What the exercise asks: Please write each record out again word for word.

Stored dataset items

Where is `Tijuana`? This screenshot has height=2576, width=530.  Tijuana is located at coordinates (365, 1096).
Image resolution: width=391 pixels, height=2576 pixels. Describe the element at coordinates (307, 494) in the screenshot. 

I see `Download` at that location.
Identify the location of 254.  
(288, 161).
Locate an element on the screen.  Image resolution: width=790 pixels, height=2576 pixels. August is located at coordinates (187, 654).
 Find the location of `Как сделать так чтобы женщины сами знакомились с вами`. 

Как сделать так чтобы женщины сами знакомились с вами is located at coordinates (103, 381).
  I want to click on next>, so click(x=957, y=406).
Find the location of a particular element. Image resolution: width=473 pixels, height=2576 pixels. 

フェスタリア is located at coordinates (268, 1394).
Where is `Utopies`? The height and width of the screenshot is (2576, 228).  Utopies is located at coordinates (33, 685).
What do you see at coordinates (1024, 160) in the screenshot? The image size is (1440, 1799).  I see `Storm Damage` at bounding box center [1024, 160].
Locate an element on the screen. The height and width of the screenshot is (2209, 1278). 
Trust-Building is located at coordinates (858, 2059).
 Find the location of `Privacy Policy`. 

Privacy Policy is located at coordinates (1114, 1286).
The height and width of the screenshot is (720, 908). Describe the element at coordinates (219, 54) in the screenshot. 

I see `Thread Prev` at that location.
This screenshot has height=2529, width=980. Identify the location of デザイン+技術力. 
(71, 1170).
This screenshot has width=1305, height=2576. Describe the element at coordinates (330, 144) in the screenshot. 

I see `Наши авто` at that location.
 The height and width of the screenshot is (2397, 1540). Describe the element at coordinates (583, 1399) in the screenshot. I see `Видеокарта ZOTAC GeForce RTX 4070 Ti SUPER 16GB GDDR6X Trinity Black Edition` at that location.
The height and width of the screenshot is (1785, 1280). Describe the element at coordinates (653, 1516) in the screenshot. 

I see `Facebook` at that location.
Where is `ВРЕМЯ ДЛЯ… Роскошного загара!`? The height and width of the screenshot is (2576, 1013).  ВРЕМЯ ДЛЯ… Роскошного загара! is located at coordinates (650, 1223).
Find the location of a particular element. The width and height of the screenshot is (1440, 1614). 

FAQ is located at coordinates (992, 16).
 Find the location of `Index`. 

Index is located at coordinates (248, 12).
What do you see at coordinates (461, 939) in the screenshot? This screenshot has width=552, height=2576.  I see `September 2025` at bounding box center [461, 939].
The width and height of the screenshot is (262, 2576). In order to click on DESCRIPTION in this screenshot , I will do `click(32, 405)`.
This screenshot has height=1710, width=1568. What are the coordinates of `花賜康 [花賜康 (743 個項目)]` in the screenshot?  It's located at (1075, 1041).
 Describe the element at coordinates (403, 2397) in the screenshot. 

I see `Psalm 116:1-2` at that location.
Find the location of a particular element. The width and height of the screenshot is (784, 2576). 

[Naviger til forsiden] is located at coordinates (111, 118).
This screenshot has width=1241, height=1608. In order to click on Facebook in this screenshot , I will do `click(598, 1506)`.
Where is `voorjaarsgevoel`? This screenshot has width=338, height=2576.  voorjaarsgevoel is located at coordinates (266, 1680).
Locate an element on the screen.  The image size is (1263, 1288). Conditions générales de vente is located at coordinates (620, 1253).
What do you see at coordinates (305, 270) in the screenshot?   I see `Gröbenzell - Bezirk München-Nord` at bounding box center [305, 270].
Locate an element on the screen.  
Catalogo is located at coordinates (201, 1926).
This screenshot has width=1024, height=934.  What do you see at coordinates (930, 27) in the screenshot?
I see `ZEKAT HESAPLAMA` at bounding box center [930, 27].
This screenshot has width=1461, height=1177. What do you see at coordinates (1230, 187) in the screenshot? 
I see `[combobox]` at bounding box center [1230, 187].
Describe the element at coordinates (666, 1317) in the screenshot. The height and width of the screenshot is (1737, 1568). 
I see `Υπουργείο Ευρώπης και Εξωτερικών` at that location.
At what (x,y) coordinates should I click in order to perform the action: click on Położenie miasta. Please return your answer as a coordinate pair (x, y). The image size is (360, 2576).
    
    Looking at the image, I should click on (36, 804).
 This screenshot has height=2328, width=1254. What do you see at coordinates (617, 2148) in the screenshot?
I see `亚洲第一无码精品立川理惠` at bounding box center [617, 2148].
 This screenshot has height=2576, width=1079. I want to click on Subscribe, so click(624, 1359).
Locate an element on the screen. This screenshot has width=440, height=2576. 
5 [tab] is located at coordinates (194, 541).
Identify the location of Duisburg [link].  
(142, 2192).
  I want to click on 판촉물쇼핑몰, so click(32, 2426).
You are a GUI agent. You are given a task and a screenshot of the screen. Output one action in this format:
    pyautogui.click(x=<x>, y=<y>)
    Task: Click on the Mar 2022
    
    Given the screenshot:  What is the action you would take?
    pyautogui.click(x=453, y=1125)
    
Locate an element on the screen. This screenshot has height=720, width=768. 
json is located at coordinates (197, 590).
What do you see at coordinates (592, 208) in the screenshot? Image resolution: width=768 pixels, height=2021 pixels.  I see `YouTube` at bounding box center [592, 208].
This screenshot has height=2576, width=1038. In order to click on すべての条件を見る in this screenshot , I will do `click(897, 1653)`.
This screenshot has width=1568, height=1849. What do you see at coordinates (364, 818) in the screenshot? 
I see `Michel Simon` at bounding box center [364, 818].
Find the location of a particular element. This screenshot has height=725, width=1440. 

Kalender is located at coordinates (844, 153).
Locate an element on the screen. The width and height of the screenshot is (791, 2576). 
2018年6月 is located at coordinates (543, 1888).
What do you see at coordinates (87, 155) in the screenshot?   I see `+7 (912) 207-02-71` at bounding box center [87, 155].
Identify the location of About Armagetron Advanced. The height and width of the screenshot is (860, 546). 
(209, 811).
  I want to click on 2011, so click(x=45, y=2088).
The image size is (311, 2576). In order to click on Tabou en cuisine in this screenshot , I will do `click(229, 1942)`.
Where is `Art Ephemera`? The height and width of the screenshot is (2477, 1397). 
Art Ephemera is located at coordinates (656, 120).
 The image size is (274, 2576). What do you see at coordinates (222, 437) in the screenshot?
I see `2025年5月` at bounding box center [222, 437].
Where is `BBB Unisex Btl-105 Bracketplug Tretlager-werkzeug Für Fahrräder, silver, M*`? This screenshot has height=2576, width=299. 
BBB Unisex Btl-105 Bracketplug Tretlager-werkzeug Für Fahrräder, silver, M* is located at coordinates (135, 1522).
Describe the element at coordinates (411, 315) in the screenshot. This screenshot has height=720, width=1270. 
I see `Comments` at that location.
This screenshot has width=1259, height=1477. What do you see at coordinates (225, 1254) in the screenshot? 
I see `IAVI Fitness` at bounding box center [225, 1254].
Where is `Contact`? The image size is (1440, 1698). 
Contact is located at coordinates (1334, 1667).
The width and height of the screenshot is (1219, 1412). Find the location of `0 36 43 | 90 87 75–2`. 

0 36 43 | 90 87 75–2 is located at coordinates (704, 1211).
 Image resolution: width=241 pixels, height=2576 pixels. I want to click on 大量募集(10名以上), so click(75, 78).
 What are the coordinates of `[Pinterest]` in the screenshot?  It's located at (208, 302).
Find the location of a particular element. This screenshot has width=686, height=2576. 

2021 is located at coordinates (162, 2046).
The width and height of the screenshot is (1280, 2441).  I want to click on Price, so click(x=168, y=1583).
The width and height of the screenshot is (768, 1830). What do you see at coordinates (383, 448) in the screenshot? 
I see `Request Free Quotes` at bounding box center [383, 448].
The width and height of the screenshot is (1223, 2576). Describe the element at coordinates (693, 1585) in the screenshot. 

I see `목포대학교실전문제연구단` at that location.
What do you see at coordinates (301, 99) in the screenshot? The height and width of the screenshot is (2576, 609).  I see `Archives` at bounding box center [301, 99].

Exercise solution:
Where is `Tijuana`? This screenshot has height=2576, width=530.  Tijuana is located at coordinates (365, 1096).
Image resolution: width=391 pixels, height=2576 pixels. Describe the element at coordinates (307, 494) in the screenshot. 

I see `Download` at that location.
Identify the location of 254.  
(288, 161).
Locate an element on the screen.  Image resolution: width=790 pixels, height=2576 pixels. August is located at coordinates (187, 654).
 Find the location of `Как сделать так чтобы женщины сами знакомились с вами`. 

Как сделать так чтобы женщины сами знакомились с вами is located at coordinates (103, 381).
  I want to click on next>, so click(x=957, y=406).
Find the location of a particular element. Image resolution: width=473 pixels, height=2576 pixels. 

フェスタリア is located at coordinates (268, 1394).
Where is `Utopies`? The height and width of the screenshot is (2576, 228).  Utopies is located at coordinates (33, 685).
What do you see at coordinates (1024, 160) in the screenshot? The image size is (1440, 1799).  I see `Storm Damage` at bounding box center [1024, 160].
Locate an element on the screen. The height and width of the screenshot is (2209, 1278). 
Trust-Building is located at coordinates (858, 2059).
 Find the location of `Privacy Policy`. 

Privacy Policy is located at coordinates (1114, 1286).
The height and width of the screenshot is (720, 908). Describe the element at coordinates (219, 54) in the screenshot. 

I see `Thread Prev` at that location.
This screenshot has height=2529, width=980. Identify the location of デザイン+技術力. 
(71, 1170).
This screenshot has width=1305, height=2576. Describe the element at coordinates (330, 144) in the screenshot. 

I see `Наши авто` at that location.
 The height and width of the screenshot is (2397, 1540). Describe the element at coordinates (583, 1399) in the screenshot. I see `Видеокарта ZOTAC GeForce RTX 4070 Ti SUPER 16GB GDDR6X Trinity Black Edition` at that location.
The height and width of the screenshot is (1785, 1280). Describe the element at coordinates (653, 1516) in the screenshot. 

I see `Facebook` at that location.
Where is `ВРЕМЯ ДЛЯ… Роскошного загара!`? The height and width of the screenshot is (2576, 1013).  ВРЕМЯ ДЛЯ… Роскошного загара! is located at coordinates (650, 1223).
Find the location of a particular element. The width and height of the screenshot is (1440, 1614). 

FAQ is located at coordinates (992, 16).
 Find the location of `Index`. 

Index is located at coordinates (248, 12).
What do you see at coordinates (461, 939) in the screenshot? This screenshot has width=552, height=2576.  I see `September 2025` at bounding box center [461, 939].
The width and height of the screenshot is (262, 2576). In order to click on DESCRIPTION in this screenshot , I will do `click(32, 405)`.
This screenshot has height=1710, width=1568. What are the coordinates of `花賜康 [花賜康 (743 個項目)]` in the screenshot?  It's located at (1075, 1041).
 Describe the element at coordinates (403, 2397) in the screenshot. 

I see `Psalm 116:1-2` at that location.
Find the location of a particular element. The width and height of the screenshot is (784, 2576). 

[Naviger til forsiden] is located at coordinates (111, 118).
This screenshot has width=1241, height=1608. In order to click on Facebook in this screenshot , I will do `click(598, 1506)`.
Where is `voorjaarsgevoel`? This screenshot has width=338, height=2576.  voorjaarsgevoel is located at coordinates (266, 1680).
Locate an element on the screen.  The image size is (1263, 1288). Conditions générales de vente is located at coordinates (620, 1253).
What do you see at coordinates (305, 270) in the screenshot?   I see `Gröbenzell - Bezirk München-Nord` at bounding box center [305, 270].
Locate an element on the screen.  
Catalogo is located at coordinates (201, 1926).
This screenshot has width=1024, height=934.  What do you see at coordinates (930, 27) in the screenshot?
I see `ZEKAT HESAPLAMA` at bounding box center [930, 27].
This screenshot has width=1461, height=1177. What do you see at coordinates (1230, 187) in the screenshot? 
I see `[combobox]` at bounding box center [1230, 187].
Describe the element at coordinates (666, 1317) in the screenshot. The height and width of the screenshot is (1737, 1568). 
I see `Υπουργείο Ευρώπης και Εξωτερικών` at that location.
At what (x,y) coordinates should I click in order to perform the action: click on Położenie miasta. Please return your answer as a coordinate pair (x, y). The image size is (360, 2576).
    
    Looking at the image, I should click on (36, 804).
 This screenshot has height=2328, width=1254. What do you see at coordinates (617, 2148) in the screenshot?
I see `亚洲第一无码精品立川理惠` at bounding box center [617, 2148].
 This screenshot has height=2576, width=1079. I want to click on Subscribe, so click(624, 1359).
Locate an element on the screen. This screenshot has width=440, height=2576. 
5 [tab] is located at coordinates (194, 541).
Identify the location of Duisburg [link].  
(142, 2192).
  I want to click on 판촉물쇼핑몰, so click(32, 2426).
You are a GUI agent. You are given a task and a screenshot of the screen. Output one action in this format:
    pyautogui.click(x=<x>, y=<y>)
    Task: Click on the Mar 2022
    
    Given the screenshot:  What is the action you would take?
    pyautogui.click(x=453, y=1125)
    
Locate an element on the screen. This screenshot has height=720, width=768. 
json is located at coordinates (197, 590).
What do you see at coordinates (592, 208) in the screenshot? Image resolution: width=768 pixels, height=2021 pixels.  I see `YouTube` at bounding box center [592, 208].
This screenshot has height=2576, width=1038. In order to click on すべての条件を見る in this screenshot , I will do `click(897, 1653)`.
This screenshot has width=1568, height=1849. What do you see at coordinates (364, 818) in the screenshot? 
I see `Michel Simon` at bounding box center [364, 818].
Find the location of a particular element. This screenshot has height=725, width=1440. 

Kalender is located at coordinates (844, 153).
Locate an element on the screen. The width and height of the screenshot is (791, 2576). 
2018年6月 is located at coordinates (543, 1888).
What do you see at coordinates (87, 155) in the screenshot?   I see `+7 (912) 207-02-71` at bounding box center [87, 155].
Identify the location of About Armagetron Advanced. The height and width of the screenshot is (860, 546). 
(209, 811).
  I want to click on 2011, so click(x=45, y=2088).
The image size is (311, 2576). In order to click on Tabou en cuisine in this screenshot , I will do `click(229, 1942)`.
Where is `Art Ephemera`? The height and width of the screenshot is (2477, 1397). 
Art Ephemera is located at coordinates (656, 120).
 The image size is (274, 2576). What do you see at coordinates (222, 437) in the screenshot?
I see `2025年5月` at bounding box center [222, 437].
Where is `BBB Unisex Btl-105 Bracketplug Tretlager-werkzeug Für Fahrräder, silver, M*`? This screenshot has height=2576, width=299. 
BBB Unisex Btl-105 Bracketplug Tretlager-werkzeug Für Fahrräder, silver, M* is located at coordinates (135, 1522).
Describe the element at coordinates (411, 315) in the screenshot. This screenshot has height=720, width=1270. 
I see `Comments` at that location.
This screenshot has width=1259, height=1477. What do you see at coordinates (225, 1254) in the screenshot? 
I see `IAVI Fitness` at bounding box center [225, 1254].
Where is `Contact`? The image size is (1440, 1698). 
Contact is located at coordinates (1334, 1667).
The width and height of the screenshot is (1219, 1412). Find the location of `0 36 43 | 90 87 75–2`. 

0 36 43 | 90 87 75–2 is located at coordinates (704, 1211).
 Image resolution: width=241 pixels, height=2576 pixels. I want to click on 大量募集(10名以上), so click(75, 78).
 What are the coordinates of `[Pinterest]` in the screenshot?  It's located at (208, 302).
Find the location of a particular element. This screenshot has width=686, height=2576. 

2021 is located at coordinates (162, 2046).
The width and height of the screenshot is (1280, 2441).  I want to click on Price, so click(x=168, y=1583).
The width and height of the screenshot is (768, 1830). What do you see at coordinates (383, 448) in the screenshot? 
I see `Request Free Quotes` at bounding box center [383, 448].
The width and height of the screenshot is (1223, 2576). Describe the element at coordinates (693, 1585) in the screenshot. 

I see `목포대학교실전문제연구단` at that location.
What do you see at coordinates (301, 99) in the screenshot? The height and width of the screenshot is (2576, 609).  I see `Archives` at bounding box center [301, 99].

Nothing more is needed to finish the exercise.